This is almost certainly the technology used in the camera of your mobile phone. CMOS sensors consist of large arrays of photodiodes. Each pixel contains, in addition to the photodiode, a small number of transistors that are used to control the resetting and reading of the pixel. A minimum of three transistors is needed although much higher performance can be achieved if additional transistors are used in combination with a pinned photodiode. An example of a “4T” pixel, i.e. one containing four transistors, is shown below:

This design has two big advantages. First, the output node (visible as a red n+ implant in the diagram above) can be designed with a very small capacitance and consequently very high charge-to-Voltage conversion sensitivity. Also, the transfer gate T1 shields the node from the parasitic capacitance of the photodiode, which could be considerable for larger pixel sizes. This can give read noise below one electron RMS. Second, the charge that is integrated on the photodiode over the course of the exposure is only transferred onto the output node at the end of the exposure. Consequently, the video signal chain can be AC coupled reducing greatly the susceptibility to thermal drifts and 1/f noise.
CMOS sensors in the past have not been competitive with CCDs for most scientific imaging applications due to the lack of red response. This was because they were manufactured on standard 5um epitaxial silicon which is transparent to red light. More recently e2v have developed scientific CMOS manufactured on much thicker silicon and the red-end QE is now greatly improved.
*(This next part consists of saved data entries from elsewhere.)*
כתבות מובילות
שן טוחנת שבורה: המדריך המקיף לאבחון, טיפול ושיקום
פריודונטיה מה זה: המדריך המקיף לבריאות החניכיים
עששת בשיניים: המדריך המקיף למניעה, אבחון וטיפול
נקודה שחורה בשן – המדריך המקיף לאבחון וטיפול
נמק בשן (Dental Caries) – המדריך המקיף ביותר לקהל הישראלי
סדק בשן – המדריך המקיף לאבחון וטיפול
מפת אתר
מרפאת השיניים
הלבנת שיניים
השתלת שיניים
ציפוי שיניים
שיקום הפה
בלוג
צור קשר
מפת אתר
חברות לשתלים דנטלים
To fully exploit the thicker silicon a back-bias must be applied to deplete the photodiode volume. This reduces charge recombination and boosts QE. The structure of these fully-depleted pixels is shown below. Note that the light enters the silicon from the backside (lower surface) which further improves performance since no light will be absorbed by the transistor structures. The optically clean lower surface can also be anti-reflection coated to further boost QE.
Most CMOS sensors have the video processor integrated on-chip and produce a direct digital output. This greatly simplifies the external sensor control electronics. It also allows them to achieve very high frame rates (100s of Hz).
CCDs remain very popular and have yet to be displaced for the most demanding scientific imaging applications. There are several reasons for this. First, CCDs are very simple and clean devices. They have a small number of output amplifiers all of which have similar properties. All pixels passing through one of these amplifiers will all experience the same read noise and linearity performance. This simplifies the data reduction process. In contrast, each pixel in a CMOS sensor has a different noise level. The noise quoted by the manufacturer will probably be the median of all the pixels whereas in reality the noise distribution will have a large tail extending to higher values. If one of these noisy pixels , within the tail of the distribution, falls within a faint region of interest then it could seriously degrade the SNR of the observation.